Appointment in Somalia
National Review, Dec 28, 1992
ONE of the unexpected products of the end of the cold war is a reawakened liberal enthusiasm for military intervention. We saw a glimpse of it in Yugoslavia; in Somalia it is full blown. When liberals get so gung-ho about war, we get nervous. Some of us still remember Indochina.
Indeed, a whole new field has grown up in Washington think-tanks, known as "humanitarian intervention." Its devotees are proud that they have thrown off their former allergy to the use of military power--but prouder still that they have found ways of using U.S. power purely in vindication of abstract principles, without regard to any U.S. strategic interest. You can be sure that if Somalia were an allied country in which we had a significant stake, our involvement there would be far more controversial on the Left than it is.

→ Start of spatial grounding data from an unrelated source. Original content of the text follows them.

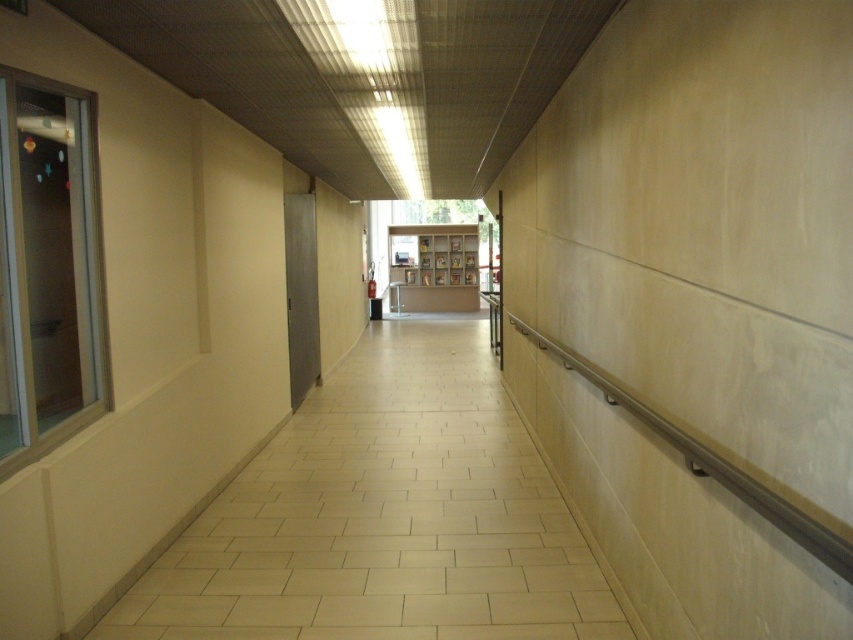 Question: Where is white tile floor at center located in relation to white matte bookshelf at center in the image?

Choices:
 (A) right
 (B) left

Answer: (B)

Question: Is white tile floor at center to the left of white matte bookshelf at center from the viewer's perspective?

Choices:
 (A) yes
 (B) no

Answer: (A)

Question: Is white tile floor at center bigger than white matte bookshelf at center?

Choices:
 (A) yes
 (B) no

Answer: (B)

After getting all that off our chest, we give Operation Restere Hope our qualified support (see WFB's "On the Right," p. 54). We see an achievable military objective and an achievable political objective. Even more, we see satisfying vindication in the alacrity with which the world turns to the United States as the only country with the military capability, experience in leadership, and reputation for decency for such a task. The forces arrayed against "American imperialism" seem routed, abroad as well as at home. (Imperial tutelage may even come back in vogue, as Paul Johnson suggested in NR's last issue.) There's nothing wrong with being the world's only superpower, provided we know what we're doing.
The attainable military objective is to suppress this civil war. We cannot believe that 28,000 U.S. Marines and soldiers cannot suppress the armed bands that have wrecked Somalia's civil order. The Administration makes us uneasy when it abjures such a mission and confines its task to securing the safe delivery of food; we assume this is just diplomatic cover. In reality, the safe delivery of food cannot be assured without the broader interpretation of the mission. Pentagon nervous Nellies cite the precedent of the ill-fated "humanitarian intervention" in Lebanon. But the best way to turn Somalia into another Lebanon is to evade the real military problem and refuse to help solve it.
The attainable political objective is to see to the restoration of some rudimentary political structure. Once the civil war is suppressed, the country's tribal and political chieftains need to be brought together, perhaps under the aegis of the UN or the Organization of African Unity, in some cooperative grouping to approximate a governmental structure. The best model, oddly enough, may be the 1965 U.S. intervention in the Dominican Republic, in which U.S. troops squelched the extremist forces on both sides in the nascent civil war, then knocked heads together among the civilian politicians and turned the country back over to them. Clearly, the political vacuum in Somalia is a more daunting problem. But the chances for success will be the greater, the more decisive is the military success in suppressing the forces that would threaten it.
The large number of U.S. troops committed testifies to a correct Pentagon assessment that military operations should not be attempted on the cheap. With the same boldness applied to the overall problem, there is some ground for hope that we can do the job required of us and then turn it over to others within a reasonable period of time.